Once again, thank you for helping me out –- very, very much ;D
PS I admit and constantly apologizing write that I am a complete noob on these matters, but I could help people with economics, my line of education. And contrary to popular - and understandable - belief, not all economists are crooks, even 'though we have a hard time to convince people of that, given the last 5 years :-\
-
Hmm, the forum is telling me I can only post 1 attachment, since otherwise the attachments would be too big. This one was meant to be next.
-
Honestly if you have setup your openvpn to require username/pass as well as client certificate, you should be good. I wouldn't worry about someone trying to hijack access… Without the certificate, they still will not be able to connect if they some how got the username/password which would be difficult if its encrypted. (this is how i have mine setup.) Also credentials must match certificate acct or no access will be given if someone tries a different username and password with wrong certificate installed.
If you enable the option to provide the dns list to clients it will do so and you can remove that line in the additional settings.
I see that you have route all traffic through vpn enabled. I know in the past I have seen people having trouble accessing other networks/sub nets behind the firewall with that on as it blocks them from accessing them. I know I don't have that enabled but I have this added in advanced settings.
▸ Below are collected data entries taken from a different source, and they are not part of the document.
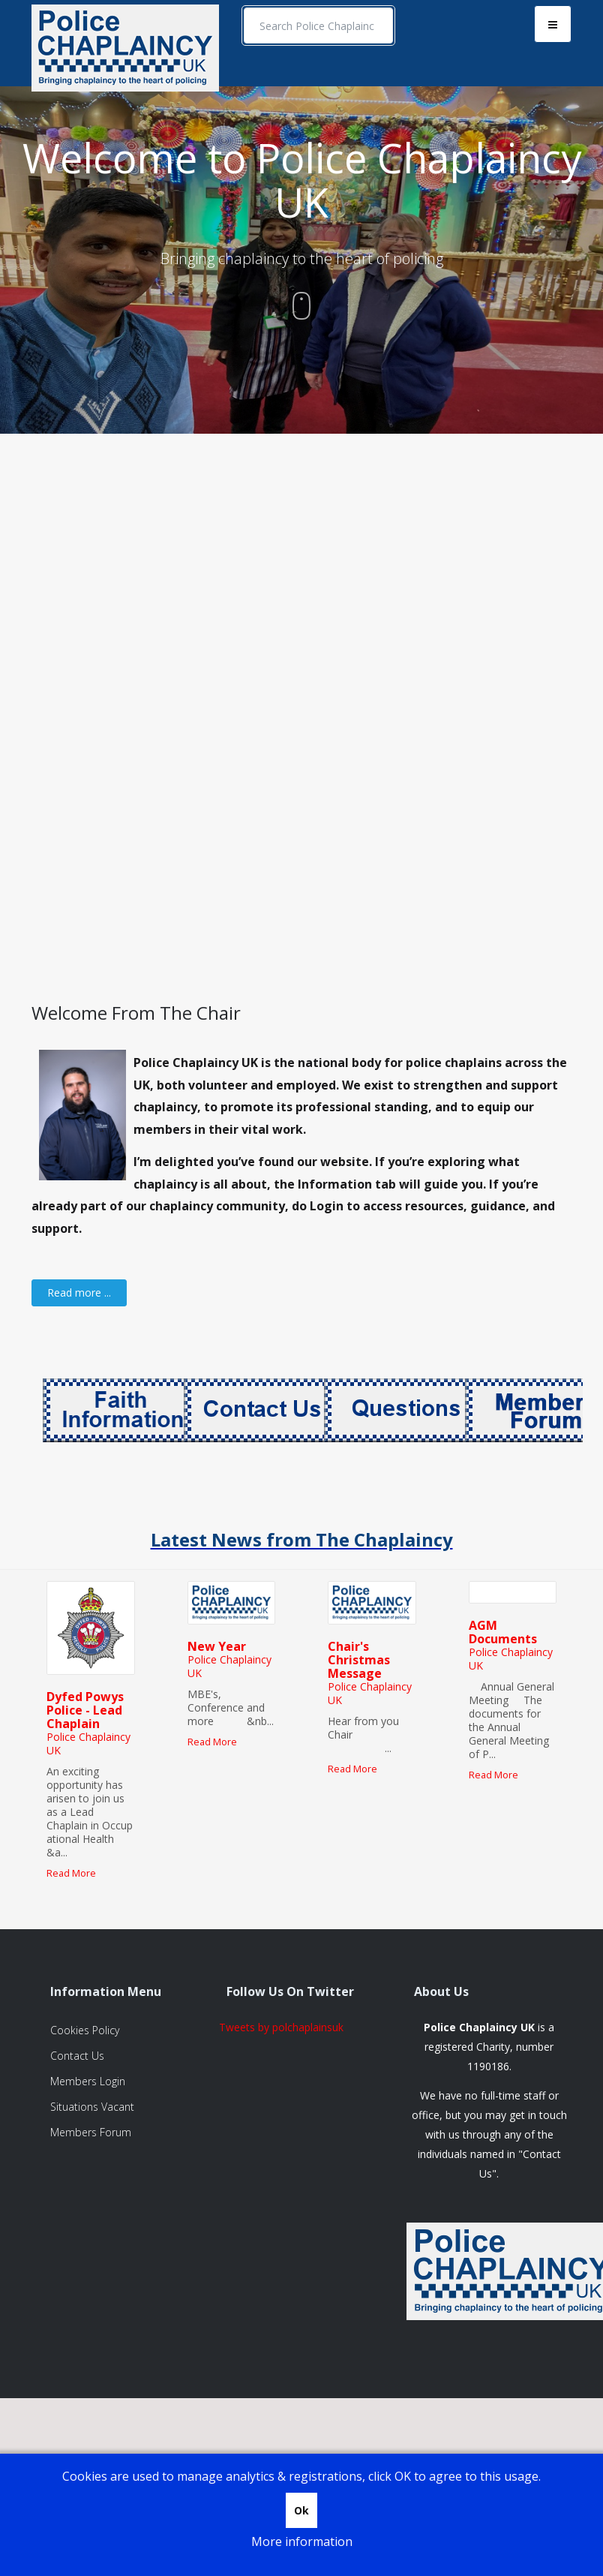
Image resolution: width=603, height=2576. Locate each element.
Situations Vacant (92, 2107)
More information (301, 2541)
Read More (71, 1873)
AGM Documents (503, 1632)
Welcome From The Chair (136, 1012)
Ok (301, 2510)
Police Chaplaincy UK (88, 1743)
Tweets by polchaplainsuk (281, 2027)
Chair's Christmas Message (359, 1660)
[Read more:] (79, 1292)
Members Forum (90, 2132)
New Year (217, 1646)
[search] (318, 26)
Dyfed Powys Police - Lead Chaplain (85, 1710)
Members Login (87, 2081)
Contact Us (77, 2055)
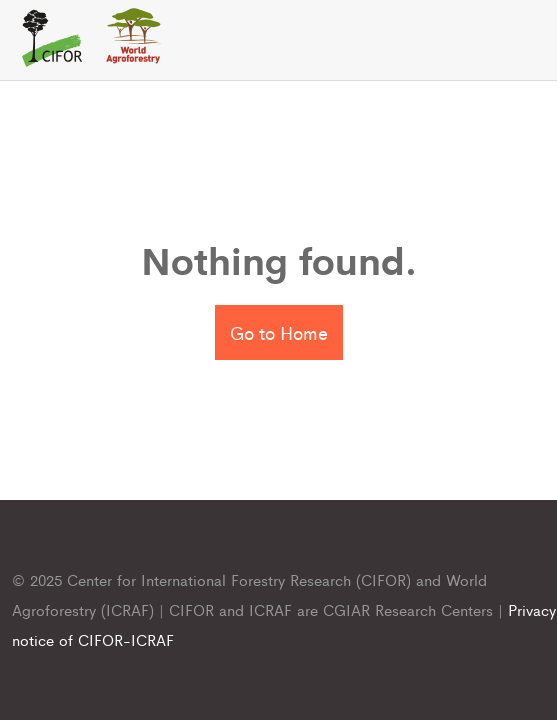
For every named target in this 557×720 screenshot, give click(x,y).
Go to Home (279, 332)
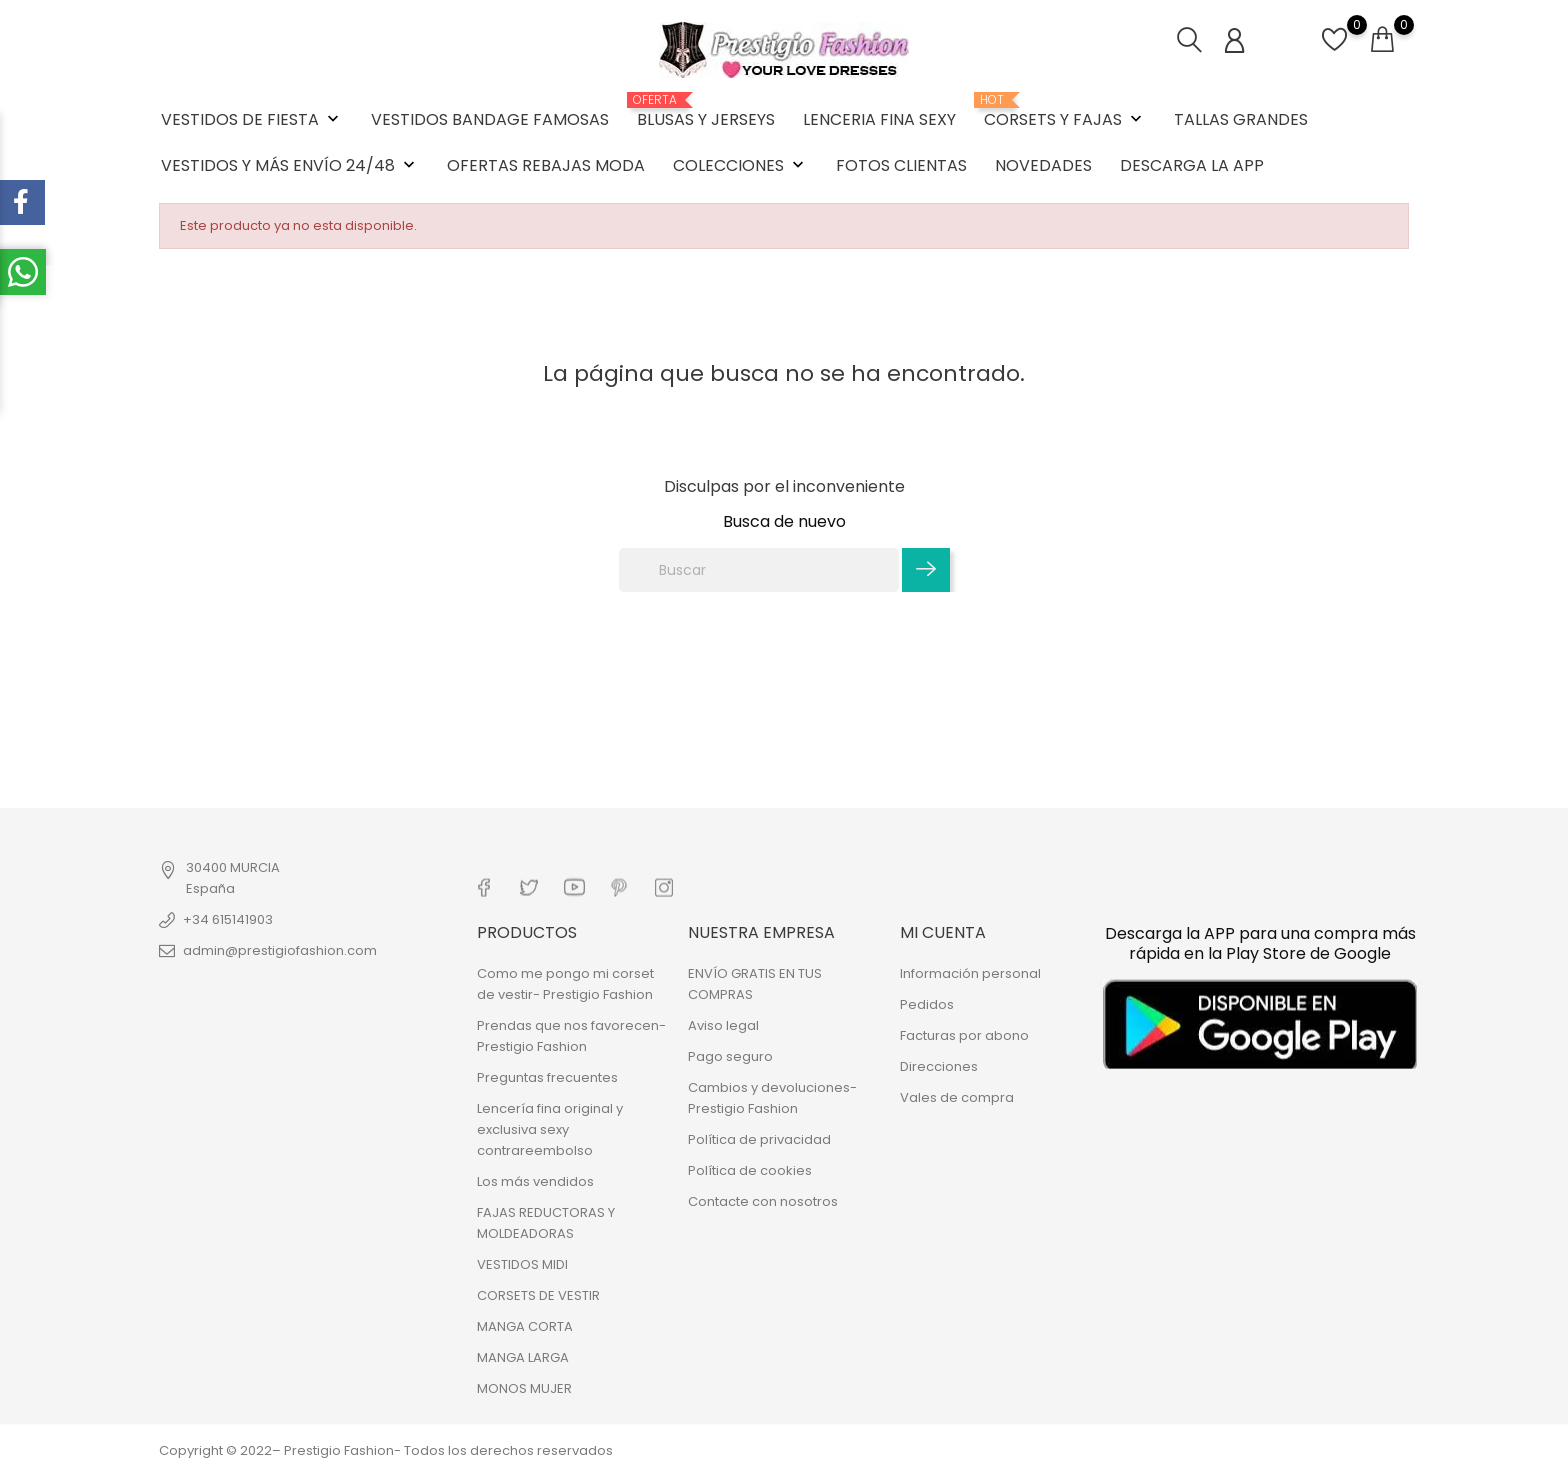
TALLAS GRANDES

push "redirect-gateway def1"
This way i know all traffic is routed through vpn and I still still have access to the computers behind the firewall for remote desktop etc.I also enabled the option to make my other networks available to vpn clients. I didn't have to push them in the advanced settings. If none of that is enabled, (advanced settings or make networks available option) then they should be locked into the virtual network of the vpn. I am not 100% on that haven't tested but that's how it should work.
I also did not mess with any firewall rules. You could set up rules to block the vpn subnet access to certain ips if you wanted to so you don't have to worry about gaining access to certain systems if you are worried.
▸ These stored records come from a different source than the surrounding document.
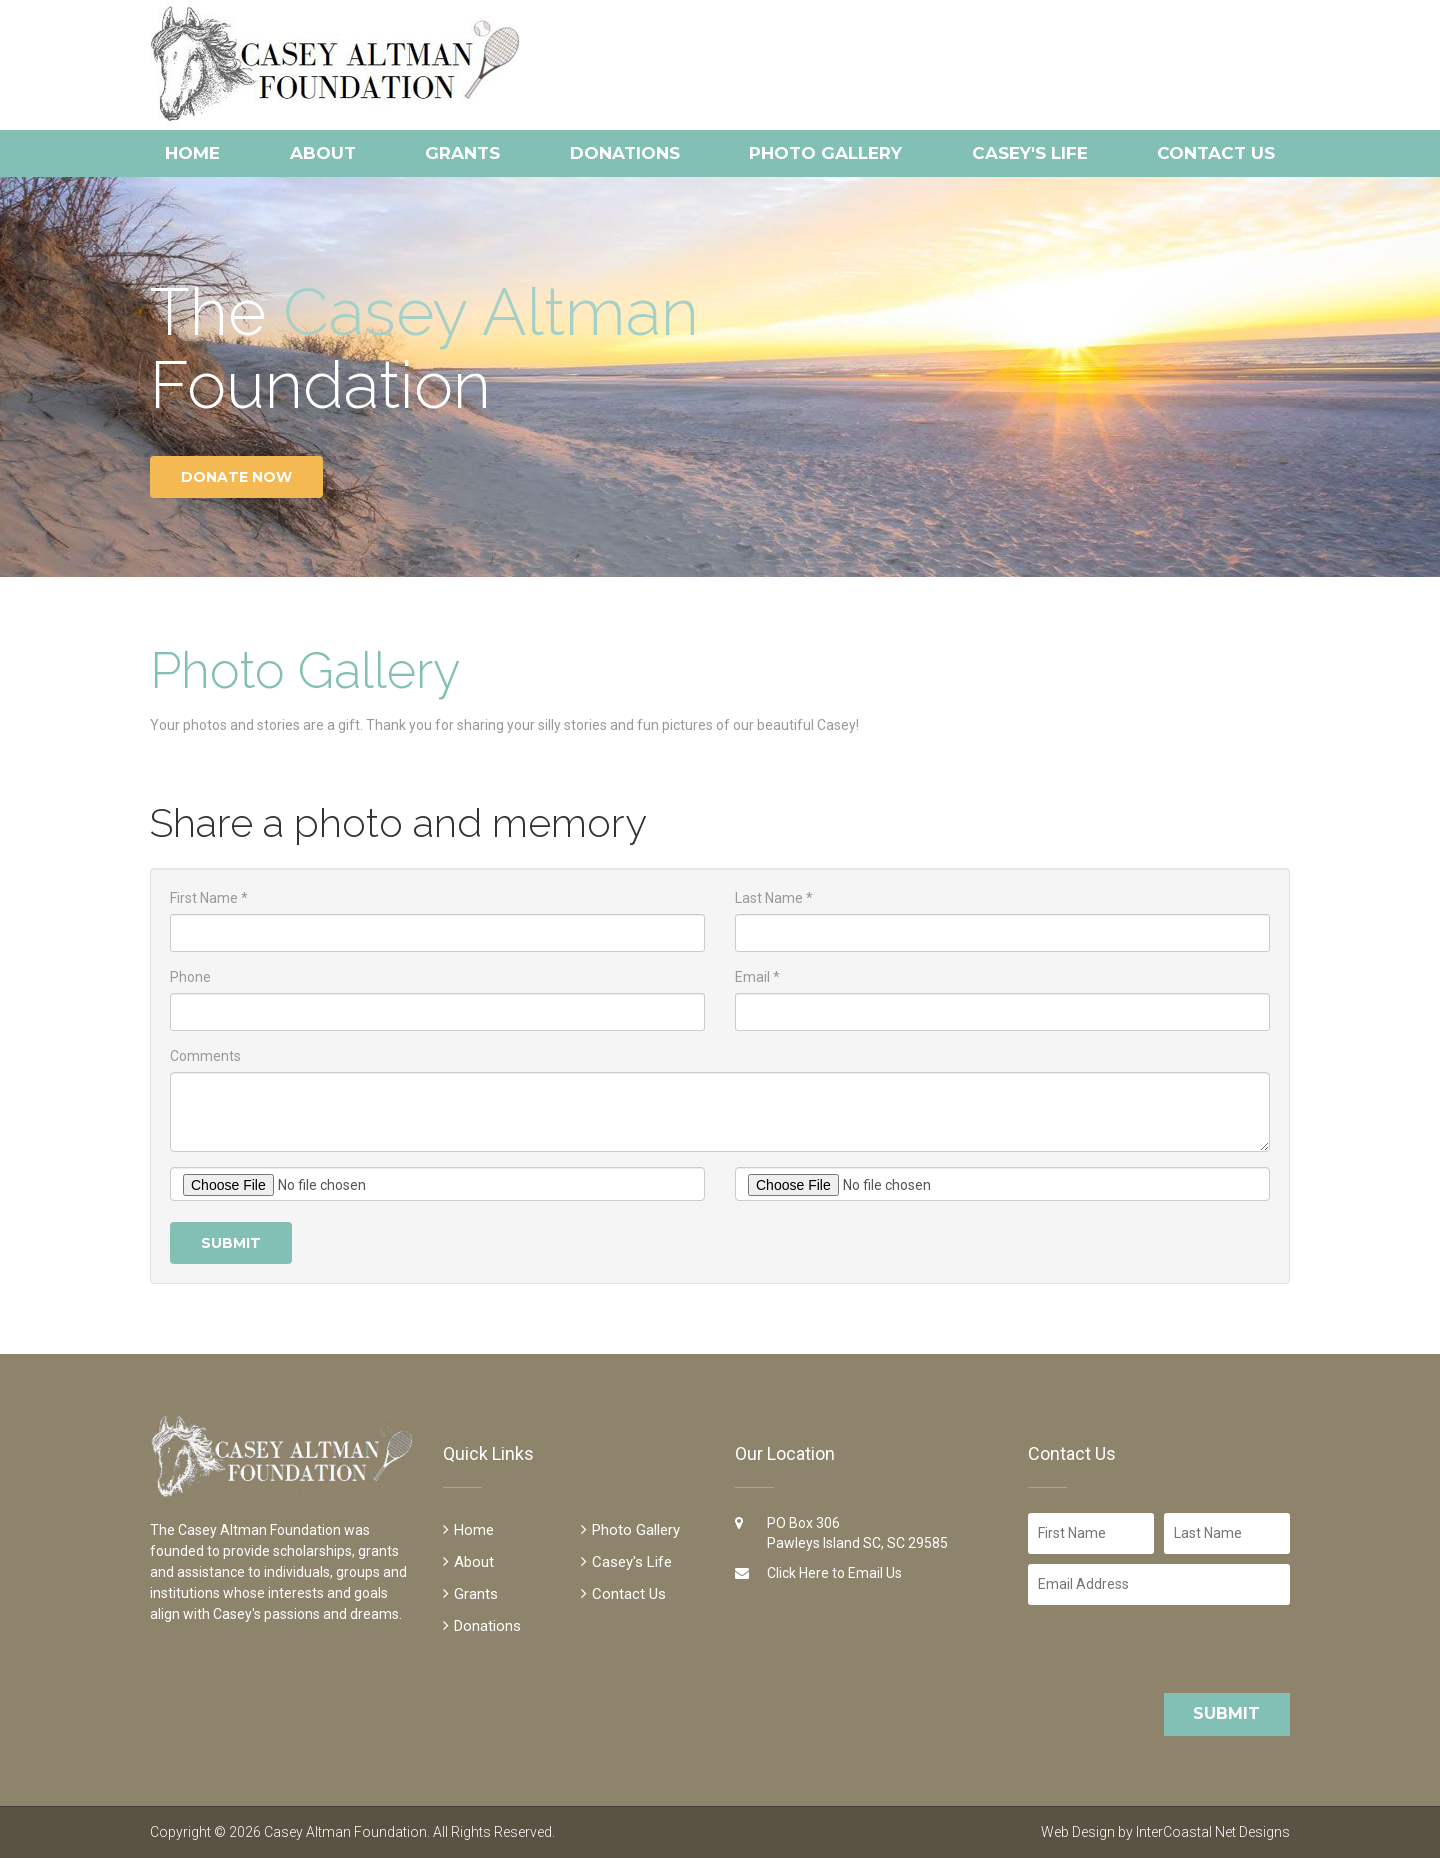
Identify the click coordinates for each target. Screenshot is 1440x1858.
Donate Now (236, 477)
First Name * (209, 898)
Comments (205, 1056)
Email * (757, 977)
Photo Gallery (825, 153)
Again, I am no expert, just speaking from my experiences with it.
-
Ah, and this I also had to add: while testing OpenVPN at my friend's house, the Windows 7 firewall reported these blockings from the OpenVPN-IP (192.168.19.x), which I really don't understand why (as it was in 'learning mode') ???
-
When you select LAN subnet, the 192.168.1.0/24 is implyed since that is the subnet for the LAN. Basically, its automatically doing what you did manually. Either way should work fine, but selecting LAN subnet seems less fuss and sure fire to me. VERY important here (I think). I would go back into that rule and select "interface - openvpn" not LAN since this rule needs to match for traffic on the openvpn interface. That should move the rule over to the openvpn tab.
Another user noted that you can enable or disable access to network from inside openvpn server config.
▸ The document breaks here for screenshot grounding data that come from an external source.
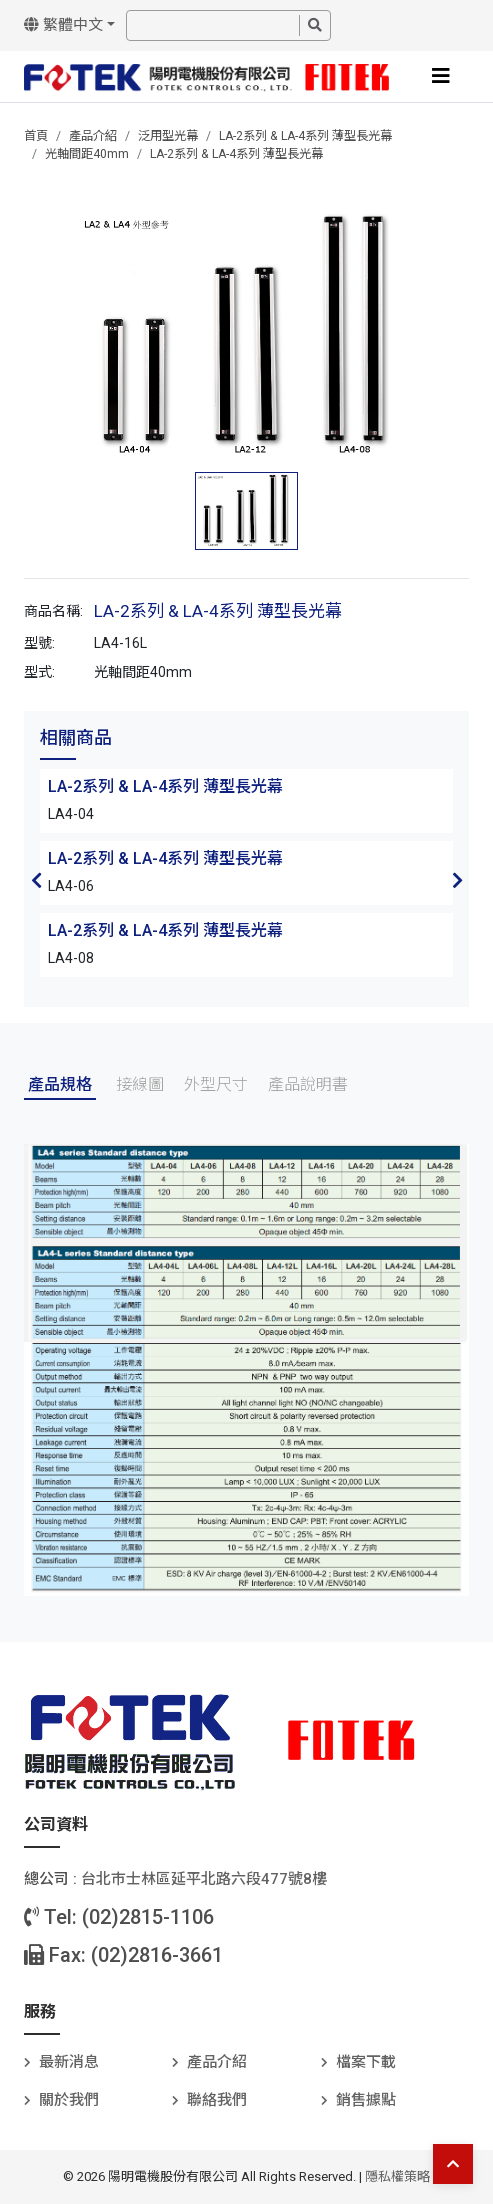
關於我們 (69, 2100)
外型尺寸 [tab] (216, 1084)
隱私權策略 (397, 2176)
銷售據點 (366, 2100)
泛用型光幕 (168, 136)
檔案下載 (366, 2062)
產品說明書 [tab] (308, 1084)
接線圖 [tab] (140, 1084)
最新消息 (69, 2062)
I always enable it and then set up firewall rules to allow and disallow what I want, but to disallow everything to local network his suggestion should also work although I've not tested it. -
Windows firewalls… Yuck.
Looks like its blocking DNS - fabulous.
I would allow openvpn in windows firewall or allow 192.168.119.0/24.
Windows firewall is a blunt instrument. -
Thank you again for your help :P
I've made the changes recommended here, and it appears to be working correctly now (although PFS didn't remember the block rule for my local LAN, which I added to the OpenVPN-rules in the firewall; very strange, I had to enter the rule 4 times ???).
Well, it has to be working anyway, since her majesty has left the house and is on her way to the airport, so I can't do anything about it anymore right now. And I am on my way to the kitchen, to learn how to prepare food for myself :D
Thank you again for your help ;D
(And yes, Windows firewall = yuck. As is Windows. But she wouldn't allow me to put PC-BSD on the laptop :-).